Hi all. Can anyone explain how this is meant to work..... Not a conventional float switch I'm used to seeing.

Thanks!!









Sent from my SM-N915W8 using Tapatalk


----------



## PolarisFx (Feb 1, 2016)

That's not a float, it's a mini bladder used in a Spectrapure FLC kit. This is the manual for the Float Level Control kit:

http://spectrapure.com/manuals/ASOFK_SPFK_FLC.pdf


----------



## saltmeup (Nov 12, 2015)

PolarisFx said:


> That's not a float, it's a mini bladder used in a Spectrapure FLC kit. This is the manual for the Float Level Control kit:
> 
> http://spectrapure.com/manuals/ASOFK_SPFK_FLC.pdf


Thanks very much for your help!!

So is this worth using..... I don't understand the benefits of having it on my Spectrapure system.... Clearly I inherited it and it wasnt a specific purchase I chose to make. 
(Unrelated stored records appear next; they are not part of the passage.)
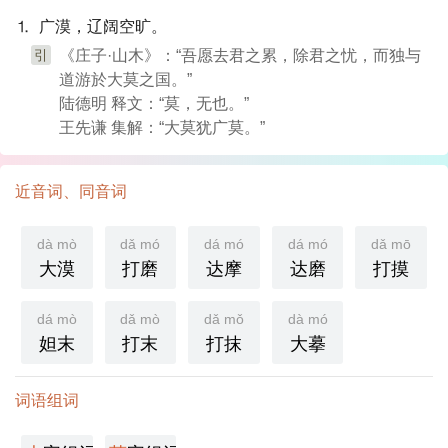
⒈ 广漠，辽阔空旷。
引
《庄子·山木》：“吾愿去君之累，除君之忧，而独与
道游於大莫之国。”
陆德明 释文：“莫，无也。”
王先谦 集解：“大莫犹广莫。”
近音词、同音词
dà mò
dǎ mó
dá mó
dá mó
dǎ mō
大漠
打磨
达摩
达磨
打摸
dá mò
dǎ mò
dǎ mǒ
dà mó
妲末
打末
打抹
大摹
词语组词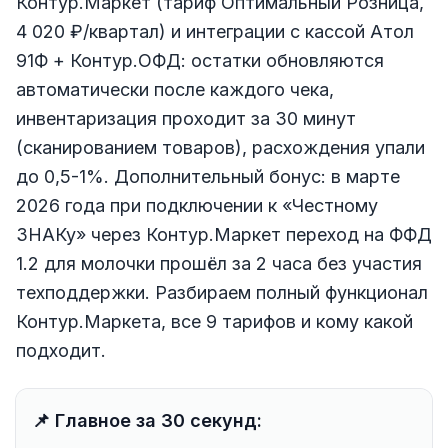
Контур.Маркет (тариф Оптимальный Розница,
4 020 ₽/квартал) и интеграции с кассой Атол
91Ф + Контур.ОФД: остатки обновляются
автоматически после каждого чека,
инвентаризация проходит за 30 минут
(сканированием товаров), расхождения упали
до 0,5-1%. Дополнительный бонус: в марте
2026 года при подключении к «Честному
ЗНАКу» через Контур.Маркет переход на ФФД
1.2 для молочки прошёл за 2 часа без участия
техподдержки. Разбираем полный функционал
Контур.Маркета, все 9 тарифов и кому какой
подходит.
📌 Главное за 30 секунд: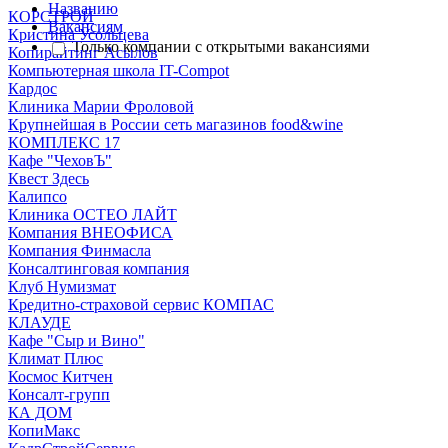
Названию
КОРСТРОЙ
Вакансиям
Кристина Усольцева
Только компании с открытыми вакансиями
Копирайтинг Асылов
Компьютерная школа IT-Compot
Кардос
Клиника Марии Фроловой
Крупнейшая в России сеть магазинов food&wine
КОМПЛЕКС 17
Кафе "ЧеховЪ"
Квест Здесь
Калипсо
Клиника ОСТЕО ЛАЙТ
Компания ВНЕОФИСА
Компания Финмасла
Консалтинговая компания
Клуб Нумизмат
Кредитно-страховой сервис КОМПАС
КЛАУДЕ
Кафе "Сыр и Вино"
Климат Плюс
Космос Китчен
Консалт-групп
КА ДОМ
КопиМакс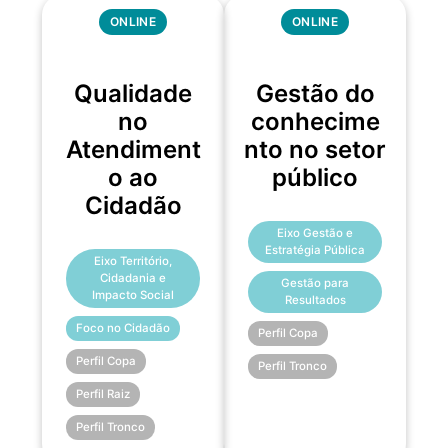
ONLINE
ONLINE
Qualidade
Gestão do
no
conhecime
Atendiment
nto no setor
o ao
público
Cidadão
Eixo Gestão e
Estratégia Pública
Eixo Território,
Cidadania e
Gestão para
Impacto Social
Resultados
Foco no Cidadão
Perfil Copa
Perfil Copa
Perfil Tronco
Perfil Raiz
Perfil Tronco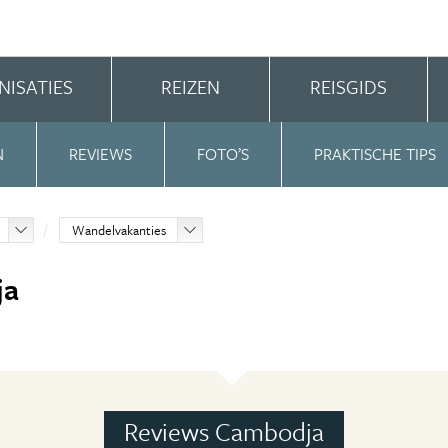
NISATIES
REIZEN
REISGIDS
N
REVIEWS
FOTO’S
PRAKTISCHE TIPS
Wandelvakanties
ja
Reviews Cambodja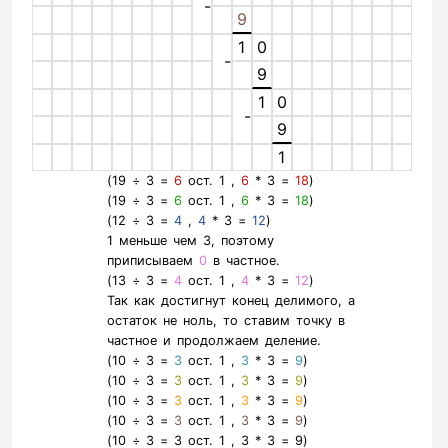
-
9
1
0
-
9
1
0
-
9
1
(19 ÷ 3 =
6
ост. 1 ,
6
* 3 =
18
)
(19 ÷ 3 =
6
ост. 1 ,
6
* 3 =
18
)
(12 ÷ 3 =
4
,
4
* 3 =
12
)
1 меньше чем 3, поэтому
приписываем
0
в частное.
(13 ÷ 3 =
4
ост. 1 ,
4
* 3 =
12
)
Так как достигнут конец делимого, а
остаток не ноль, то ставим точку в
частное и продолжаем деление.
(10 ÷ 3 =
3
ост. 1 ,
3
* 3 =
9
)
(10 ÷ 3 =
3
ост. 1 ,
3
* 3 =
9
)
(10 ÷ 3 =
3
ост. 1 ,
3
* 3 =
9
)
(10 ÷ 3 =
3
ост. 1 ,
3
* 3 =
9
)
(10 ÷ 3 =
3
ост. 1 ,
3
* 3 =
9
)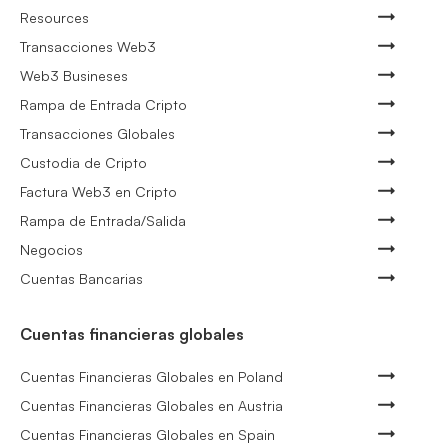
Resources
Transacciones Web3
Web3 Busineses
Rampa de Entrada Cripto
Transacciones Globales
Custodia de Cripto
Factura Web3 en Cripto
Rampa de Entrada/Salida
Negocios
Cuentas Bancarias
Cuentas financieras globales
Cuentas Financieras Globales en Poland
Cuentas Financieras Globales en Austria
Cuentas Financieras Globales en Spain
Sent from my SM-N915W8 using Tapatalk


----------



## PolarisFx (Feb 1, 2016)

In a normal ASO the pressure that is in the line when the float valve closes is whats used to pinch-off the feed side of the membrane.

Since there's almost no volume in the 1/4" tubing, the ON and OFF pressure points become very close to each other, so any leakage downstream will reduce the pressure quickly enough to keep turning the ASO on.

That Mini Bladder provides a larger volume of space, which provides a pressure buffer giving you a "Positive Shut-off" keeping the ASO off for a longer period of time. It was designed as a means of water conservation.


----------



## saltmeup (Nov 12, 2015)

PolarisFx said:


> In a normal ASO the pressure that is in the line when the float valve closes is whats used to pinch-off the feed side of the membrane.
> 
> Since there's almost no volume in the 1/4" tubing, the ON and OFF pressure points become very close to each other, so any leakage downstream will reduce the pressure quickly enough to keep turning the ASO on.
> 
> That Mini Bladder provides a larger volume of space, which provides a pressure buffer giving you a "Positive Shut-off" keeping the ASO off for a longer period of time. It was designed as a means of water conservation.


This is great info. Thanks Polaris fx.

So makes sense to use it if I have it..... Going to play around with it today. Would like to run the RO to 3 areas, 2 Brutes and to the tank for top off.

Is this possible without issues....including the bloat

Sent from my SM-N915W8 using Tapatalk


----------